You can find the detailed video tutorial here

### Thought Process

It is quite similar to Word Pattern and Isomorphic String problem, where we would keep a mapping from char to a string while also ensure there would be a one to one mapping, i.e., bijection mapping. The tricky part is it seems there are way many combinations of the mapping, how can we efficiently solve them?

Maybe we could list all the combinations? Maybe we could use DP since it is string related and only ask for true/false result?

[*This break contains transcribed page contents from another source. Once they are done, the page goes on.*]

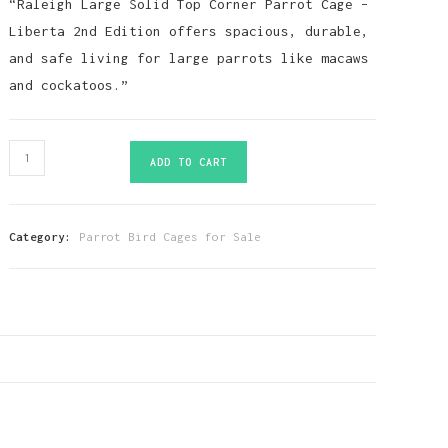
“Raleigh Large Solid Top Corner Parrot Cage –
Liberta 2nd Edition offers spacious, durable,
and safe living for large parrots like macaws
and cockatoos.”
Raleigh
ADD TO CART
Large
Solid
Top
Category:
Parrot Bird Cages for Sale
Corner
Parrot
Cage
Liberta
2nd
Edition
quantity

How to list all combinations? Think about this way, let's say you have pattern = "aba" and str = "redbluered", since one char in pattern can map to any string length >= 1 in str, it is equivalent to divide up str into 3 parts (length of pattern) and check all cases. For instance, the cut of the words is like below:
1. r | e | d b l u e r e d
2. r | e d | b l u e r e d
3. r | e d b | l u e r e d
4. r | e d b l | u e r e d
5. r | e d b l u | e r e d
6. r | e d b l u e | r e d
7. r | e d b l u e r | e d
8. r | e d b l u e r e | d
9. r e | d | b l u e r e d
10. r e | d b | l u e r e d
11. r e | d b l | u e r e d
12. r e | d b l u | e r e d
13. r e | d b l u e | r e d
14. r e | d b l u e r | e d
15. r e | d b l u e r e | d
16. r e d | b | l u e r e d
17. .....
In general, if the length of pattern is M, the str length is N, the time complexity of this brute force method is O(N^M), more accurately, it should be

cmn=m!n!(nm)!

DP solution does not work since we cannot easily get a deduction formula :(

### Solutions

#### Brute force list all the combos

For each character in pattern, try to map any possible remaining strings in str from length 1 to the end. During this process, need to make sure the string mapping is bijection (no two chars in pattern map to the same string in str) and if a mapping has been seen before, continue use that mapping.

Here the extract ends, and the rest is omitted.